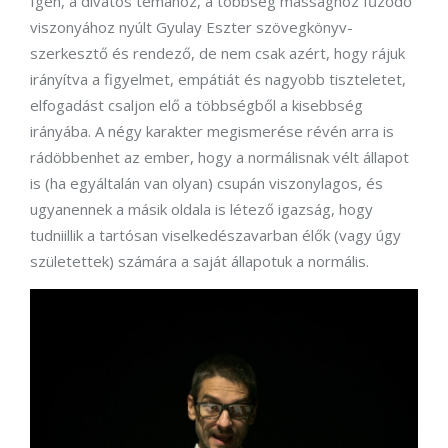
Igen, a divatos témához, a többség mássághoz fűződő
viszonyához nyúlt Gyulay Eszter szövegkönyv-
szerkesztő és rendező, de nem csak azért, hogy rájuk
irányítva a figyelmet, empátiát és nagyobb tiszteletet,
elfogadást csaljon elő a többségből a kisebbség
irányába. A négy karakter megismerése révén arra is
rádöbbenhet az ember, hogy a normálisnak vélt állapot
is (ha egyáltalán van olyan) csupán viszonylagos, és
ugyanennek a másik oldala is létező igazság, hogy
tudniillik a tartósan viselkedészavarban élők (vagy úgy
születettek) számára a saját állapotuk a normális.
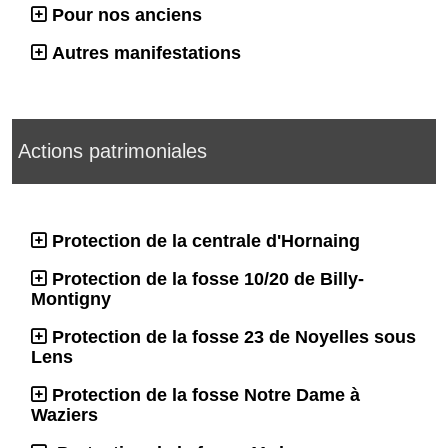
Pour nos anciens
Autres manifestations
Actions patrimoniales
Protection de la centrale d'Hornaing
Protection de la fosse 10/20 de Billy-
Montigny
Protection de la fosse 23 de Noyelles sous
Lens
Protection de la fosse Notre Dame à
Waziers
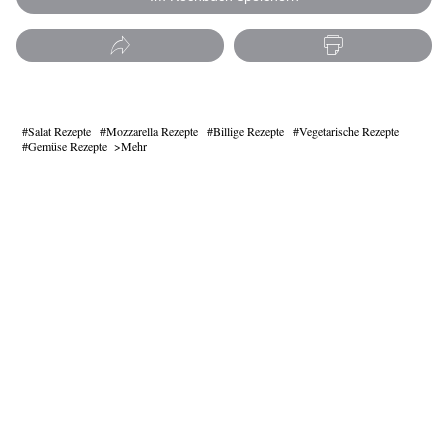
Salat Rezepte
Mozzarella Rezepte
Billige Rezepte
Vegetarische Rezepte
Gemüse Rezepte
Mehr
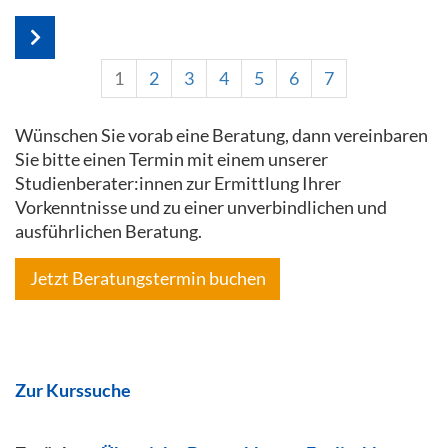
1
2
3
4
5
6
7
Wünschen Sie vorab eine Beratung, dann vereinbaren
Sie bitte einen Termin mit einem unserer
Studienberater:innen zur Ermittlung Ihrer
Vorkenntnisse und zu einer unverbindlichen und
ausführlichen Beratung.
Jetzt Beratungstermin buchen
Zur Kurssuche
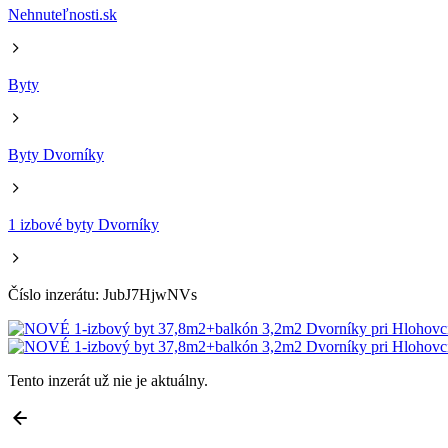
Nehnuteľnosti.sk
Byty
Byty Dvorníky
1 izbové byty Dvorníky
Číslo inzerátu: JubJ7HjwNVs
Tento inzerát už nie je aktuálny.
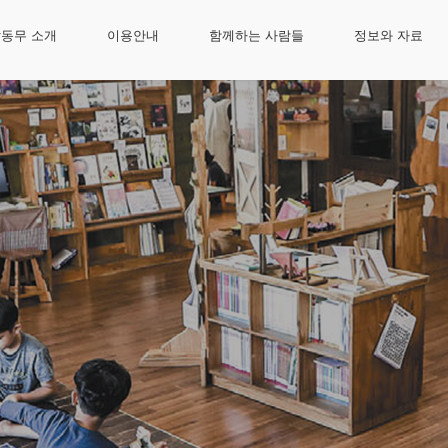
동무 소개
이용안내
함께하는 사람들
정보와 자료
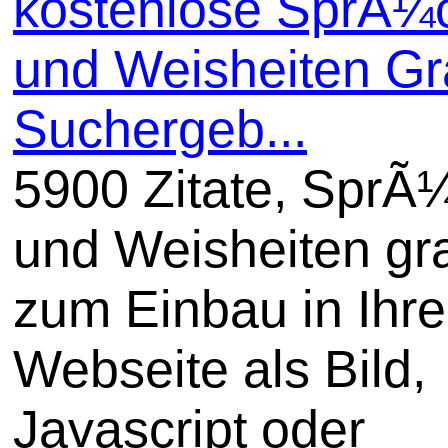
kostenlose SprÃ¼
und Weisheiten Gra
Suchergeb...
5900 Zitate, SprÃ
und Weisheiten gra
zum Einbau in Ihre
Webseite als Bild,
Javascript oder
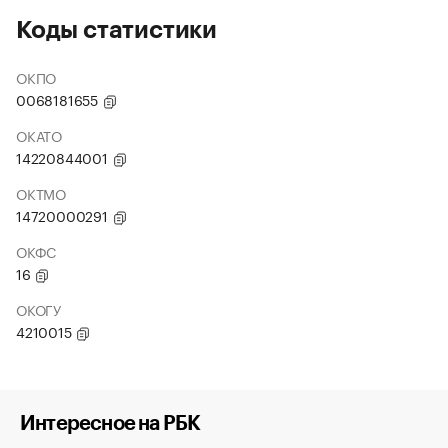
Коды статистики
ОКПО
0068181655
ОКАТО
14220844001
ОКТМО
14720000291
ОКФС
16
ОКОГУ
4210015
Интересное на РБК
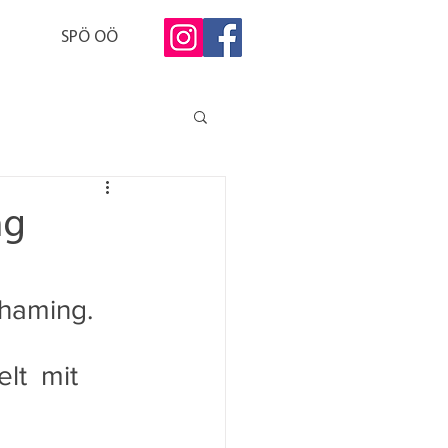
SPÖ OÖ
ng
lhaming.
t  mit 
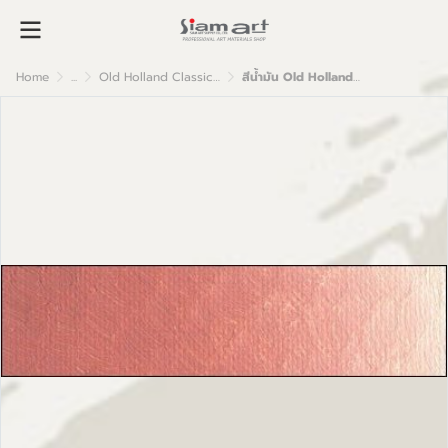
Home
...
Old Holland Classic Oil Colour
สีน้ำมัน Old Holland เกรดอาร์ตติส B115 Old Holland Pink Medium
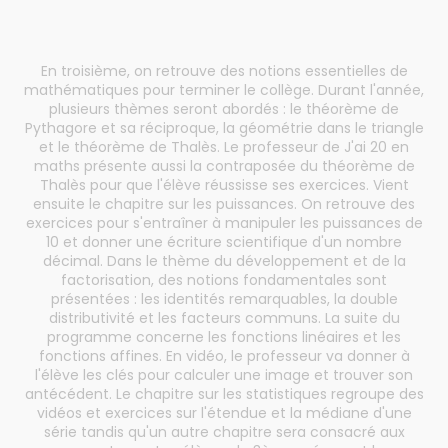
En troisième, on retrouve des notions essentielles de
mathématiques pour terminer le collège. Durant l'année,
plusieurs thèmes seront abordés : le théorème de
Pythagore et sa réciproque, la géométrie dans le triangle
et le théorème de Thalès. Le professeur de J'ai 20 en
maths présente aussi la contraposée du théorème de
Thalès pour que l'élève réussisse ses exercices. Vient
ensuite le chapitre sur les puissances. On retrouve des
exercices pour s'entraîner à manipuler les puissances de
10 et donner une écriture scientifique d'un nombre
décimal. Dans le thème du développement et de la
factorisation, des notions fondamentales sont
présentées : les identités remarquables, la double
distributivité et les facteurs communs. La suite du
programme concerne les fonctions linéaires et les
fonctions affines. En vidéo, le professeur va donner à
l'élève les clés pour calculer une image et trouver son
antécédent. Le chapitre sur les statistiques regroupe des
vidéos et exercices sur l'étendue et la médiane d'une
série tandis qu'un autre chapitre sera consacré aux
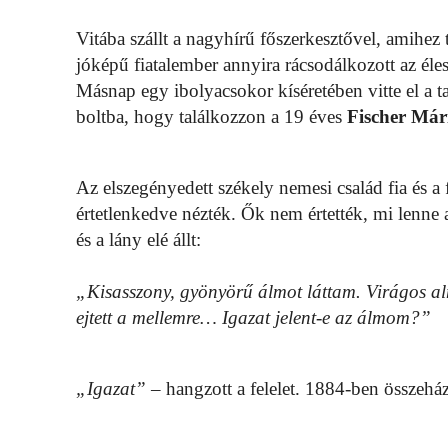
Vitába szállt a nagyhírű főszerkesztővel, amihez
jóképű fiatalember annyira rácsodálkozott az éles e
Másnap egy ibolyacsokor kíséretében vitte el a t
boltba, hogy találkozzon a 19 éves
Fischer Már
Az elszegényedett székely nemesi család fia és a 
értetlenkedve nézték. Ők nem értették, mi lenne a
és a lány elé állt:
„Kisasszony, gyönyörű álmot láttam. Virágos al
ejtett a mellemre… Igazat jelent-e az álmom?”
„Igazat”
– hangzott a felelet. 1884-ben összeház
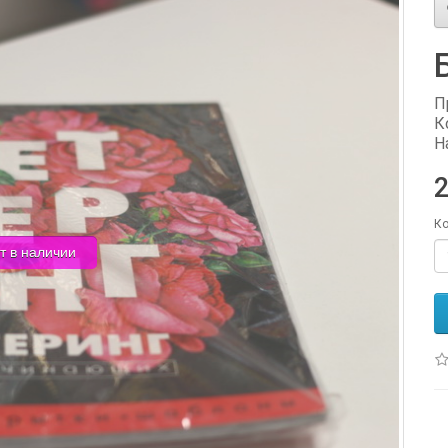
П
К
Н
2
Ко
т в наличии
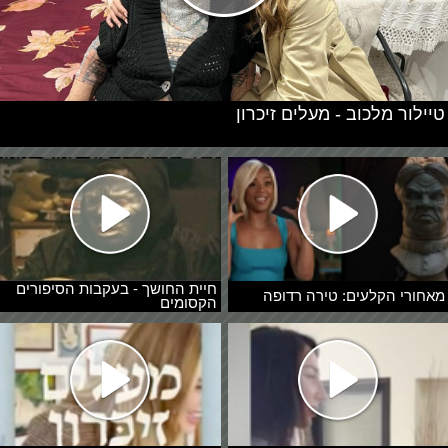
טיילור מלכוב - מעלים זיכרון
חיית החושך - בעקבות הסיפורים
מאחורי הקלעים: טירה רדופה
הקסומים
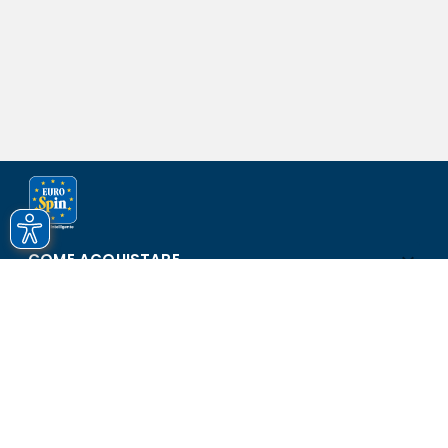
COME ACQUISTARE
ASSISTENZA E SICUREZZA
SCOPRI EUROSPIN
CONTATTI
★ ★ ★ ★ ★ ★ ★
__REQUIREMENT__
Leaving the pictures out, write out every entry exactly.

__ANSWER SPACE__
Igen, a divatos témához, a többség mássághoz fűződő
viszonyához nyúlt Gyulay Eszter szövegkönyv-
szerkesztő és rendező, de nem csak azért, hogy rájuk
irányítva a figyelmet, empátiát és nagyobb tiszteletet,
elfogadást csaljon elő a többségből a kisebbség
irányába. A négy karakter megismerése révén arra is
rádöbbenhet az ember, hogy a normálisnak vélt állapot
is (ha egyáltalán van olyan) csupán viszonylagos, és
ugyanennek a másik oldala is létező igazság, hogy
tudniillik a tartósan viselkedészavarban élők (vagy úgy
születettek) számára a saját állapotuk a normális.
Pour nos anciens
Autres manifestations
Actions patrimoniales
Protection de la centrale d'Hornaing
Protection de la fosse 10/20 de Billy-
Montigny
Protection de la fosse 23 de Noyelles sous
Lens
Protection de la fosse Notre Dame à
Waziers
Salat Rezepte
Mozzarella Rezepte
Billige Rezepte
Vegetarische Rezepte
Gemüse Rezepte
Mehr
1
2
3
4
5
6
7
Wünschen Sie vorab eine Beratung, dann vereinbaren
Sie bitte einen Termin mit einem unserer
Studienberater:innen zur Ermittlung Ihrer
Vorkenntnisse und zu einer unverbindlichen und
ausführlichen Beratung.
Jetzt Beratungstermin buchen
Zur Kurssuche
Nehnuteľnosti.sk
Byty
Byty Dvorníky
1 izbové byty Dvorníky
Číslo inzerátu: JubJ7HjwNVs
Tento inzerát už nie je aktuálny.
동무 소개
이용안내
함께하는 사람들
정보와 자료
kostenlose SprÃ¼
und Weisheiten Gra
Suchergeb...
5900 Zitate, SprÃ
und Weisheiten gra
zum Einbau in Ihre
Webseite als Bild,
Javascript oder
Коды статистики
ОКПО
0068181655
ОКАТО
14220844001
ОКТМО
14720000291
ОКФС
16
ОКОГУ
4210015
Интересное на РБК
SPÖ OÖ
ng
lhaming.
t  mit 
Home
...
Old Holland Classic Oil Colour
สีน้ำมัน Old Holland เกรดอาร์ตติส B115 Old Holland Pink Medium
En troisième, on retrouve des notions essentielles de
mathématiques pour terminer le collège. Durant l'année,
plusieurs thèmes seront abordés : le théorème de
Pythagore et sa réciproque, la géométrie dans le triangle
et le théorème de Thalès. Le professeur de J'ai 20 en
maths présente aussi la contraposée du théorème de
Thalès pour que l'élève réussisse ses exercices. Vient
ensuite le chapitre sur les puissances. On retrouve des
exercices pour s'entraîner à manipuler les puissances de
10 et donner une écriture scientifique d'un nombre
décimal. Dans le thème du développement et de la
factorisation, des notions fondamentales sont
présentées : les identités remarquables, la double
distributivité et les facteurs communs. La suite du
programme concerne les fonctions linéaires et les
fonctions affines. En vidéo, le professeur va donner à
l'élève les clés pour calculer une image et trouver son
antécédent. Le chapitre sur les statistiques regroupe des
vidéos et exercices sur l'étendue et la médiane d'une
série tandis qu'un autre chapitre sera consacré aux
Vitába szállt a nagyhírű főszerkesztővel, amihez
jóképű fiatalember annyira rácsodálkozott az éles e
Másnap egy ibolyacsokor kíséretében vitte el a t
boltba, hogy találkozzon a 19 éves
Fischer Már
Az elszegényedett székely nemesi család fia és a 
értetlenkedve nézték. Ők nem értették, mi lenne a
és a lány elé állt:
„Kisasszony, gyönyörű álmot láttam. Virágos al
ejtett a mellemre… Igazat jelent-e az álmom?”
„Igazat”
– hangzott a felelet. 1884-ben összeház
П
К
Н
2
Ко
т в наличии
טיילור מלכוב - מעלים זיכרון
חיית החושך - בעקבות הסיפורים
מאחורי הקלעים: טירה רדופה
הקסומים
COME ACQUISTARE
ASSISTENZA E SICUREZZA
SCOPRI EUROSPIN
CONTATTI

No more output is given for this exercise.